CyberheistNews Vol 4, # 17 WARNING Third Ransomware Strain

CyberheistNews Vol 4, # 17
Stu Sjouwerman's New Security Newsletter Don't miss the Fave Links! Case Studies Resources About Us Contact Us
Facebook LinkedIn Blog Twitter YouTube YouTube

CyberheistNews Vol 4, 17

Editor's Corner


WARNING Third Ransomware Strain Called CryptorBit Attacks

Welcome to the new world of Malware.

There is a third criminal ransomware gang ramping up their attacks. The malware is called CryptorBit, (also known as HowDecrypt), and follows a very similar attack process as CryptoLocker and CryptoDefense, but the malware corrupts the first 512 or 1024 bytes of -any- data file it finds, regardless of extension. It also seems to be able to bypass Group Policy settings that were put in place to defend against this type of ransomware infection.

Infections with this recent CryptorBit strain are on the rise, and once a user's files are encrypted, up to $500 ransom in bitcoin is demanded to decrypt the files. It was initially released December 2013, and after debugging their criminal infrastructure, attacks are now increasing.
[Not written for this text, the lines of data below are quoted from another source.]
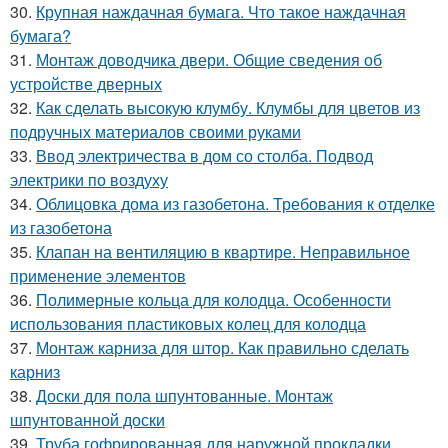
30.
Крупная наждачная бумага. Что такое наждачная
бумага?
31.
Монтаж доводчика двери. Общие сведения об
устройстве дверных
32.
Как сделать высокую клумбу. Клумбы для цветов из
подручных материалов своими руками
33.
Ввод электричества в дом со столба. Подвод
электрики по воздуху
34.
Облицовка дома из газобетона. Требования к отделке
из газобетона
35.
Клапан на вентиляцию в квартире. Неправильное
применение элементов
36.
Полимерные кольца для колодца. Особенности
использования пластиковых колец для колодца
37.
Монтаж карниза для штор. Как правильно сделать
карниз
38.
Доски для пола шпунтованные. Монтаж
шпунтованной доски
39.
Труба гофрированная для наружной прокладки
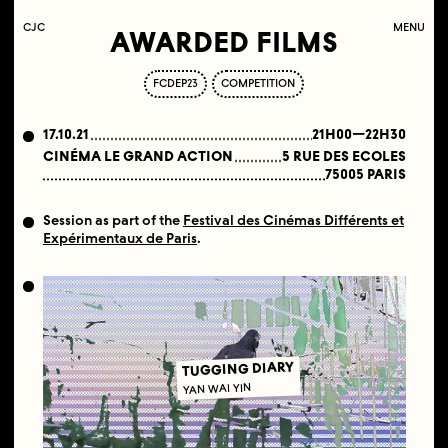
C
OLLECTIF
J
EUNE
C
INÉMA
MENU
AWARDED FILMS
FCDEP23
COMPETITION
17.10.21
21H00—22H30
CINÉMA LE GRAND ACTION
5 RUE DES ECOLES
75005 PARIS
Session as part of the
Festival des Cinémas Différents et
Expérimentaux de Paris
.
TUGGING DIARY
YAN WAI YIN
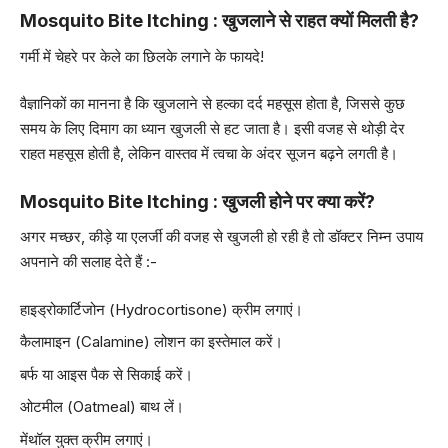
Mosquito Bite Itching : खुजलाने से राहत क्यों मिलती है?
गर्मी में चेहरे पर केले का छिलके लगाने के फायदे!
वैज्ञानिकों का मानना है कि खुजलाने से हल्का दर्द महसूस होता है, जिससे कुछ
समय के लिए दिमाग का ध्यान खुजली से हट जाता है। इसी वजह से थोड़ी देर
राहत महसूस होती है, लेकिन वास्तव में त्वचा के अंदर सूजन बढ़ने लगती है।
Mosquito Bite Itching : खुजली होने पर क्या करें?
अगर मच्छर, कीड़े या एलर्जी की वजह से खुजली हो रही है तो डॉक्टर निम्न उपाय
अपनाने की सलाह देते हैं :-
हाइड्रोकार्टिजोन (Hydrocortisone) क्रीम लगाएं।
कैलामाइन (Calamine) लोशन का इस्तेमाल करें।
बर्फ या आइस पैक से सिकाई करें।
ओटमील (Oatmeal) बाथ लें।
मेंथॉल युक्त क्रीम लगाएं।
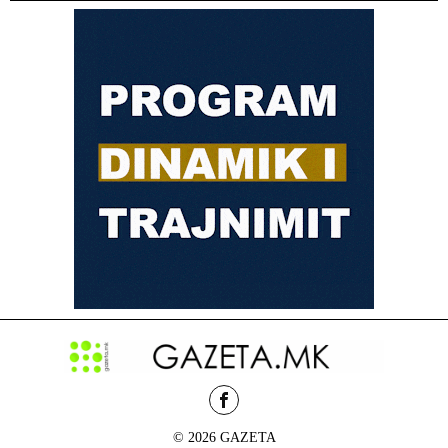
© 2026 GAZETA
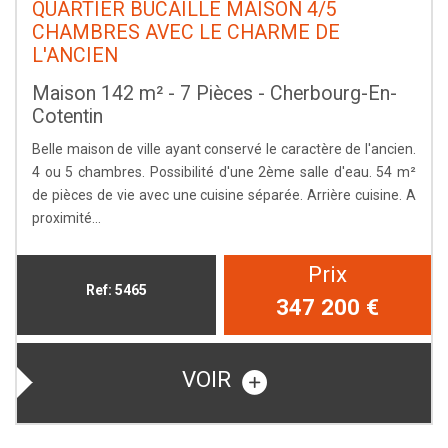
QUARTIER BUCAILLE MAISON 4/5
CHAMBRES AVEC LE CHARME DE
L'ANCIEN
Maison 142 m² - 7 Pièces - Cherbourg-En-
Cotentin
Belle maison de ville ayant conservé le caractère de l'ancien.
4 ou 5 chambres. Possibilité d'une 2ème salle d'eau. 54 m²
de pièces de vie avec une cuisine séparée. Arrière cuisine. A
proximité...
Prix
Ref: 5465
347 200
€
VOIR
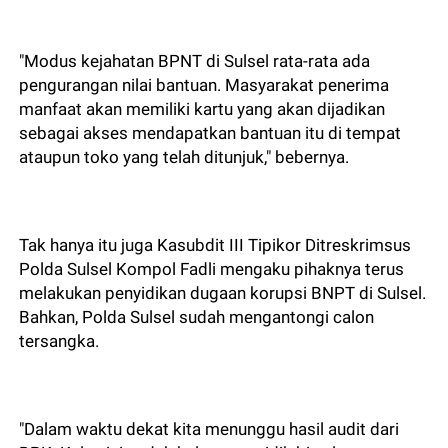
"Modus kejahatan BPNT di Sulsel rata-rata ada
pengurangan nilai bantuan. Masyarakat penerima
manfaat akan memiliki kartu yang akan dijadikan
sebagai akses mendapatkan bantuan itu di tempat
ataupun toko yang telah ditunjuk," bebernya.
Tak hanya itu juga Kasubdit III Tipikor Ditreskrimsus
Polda Sulsel Kompol Fadli mengaku pihaknya terus
melakukan penyidikan dugaan korupsi BNPT di Sulsel.
Bahkan, Polda Sulsel sudah mengantongi calon
tersangka.
"Dalam waktu dekat kita menunggu hasil audit dari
To add insult to injury, the cybercrims are also installing so-called cryptocoin miner software which utilizes the victim's computer to mine digital coins such as Bitcoin, which will get deposited in the malware developer's digital wallet, making them even more money. The cyber gang uses social engineering to get the end-user to install the ransomware using a fake Flash update, or install a rogue antivirus product.

When the workstation is infected, the bad guys want you to install the Tor Browser, enter their address, and follow instructions on their website how to pay. They leave a friendly reminder that the sooner you pay, the more chance you have to "recover the files". Once you pay, supposedly you get their CryptorBit Decryptor program. Based on the payments sent to known CryptorBit Bitcoin addresses, quite a few people appear to have paid the ransom.

   How To Recover Files

First wipe the infected machine(s), rebuild from the ground up, and restore the files from the most recent backup. If there are no backups, try to restore the files from Shadow Volume Copies. If these are not available, you can try to use a utility called DecrypterFixer written by Nathan Scott. (The link goes to a very good page at the bleepingcomputer forum about this topic.)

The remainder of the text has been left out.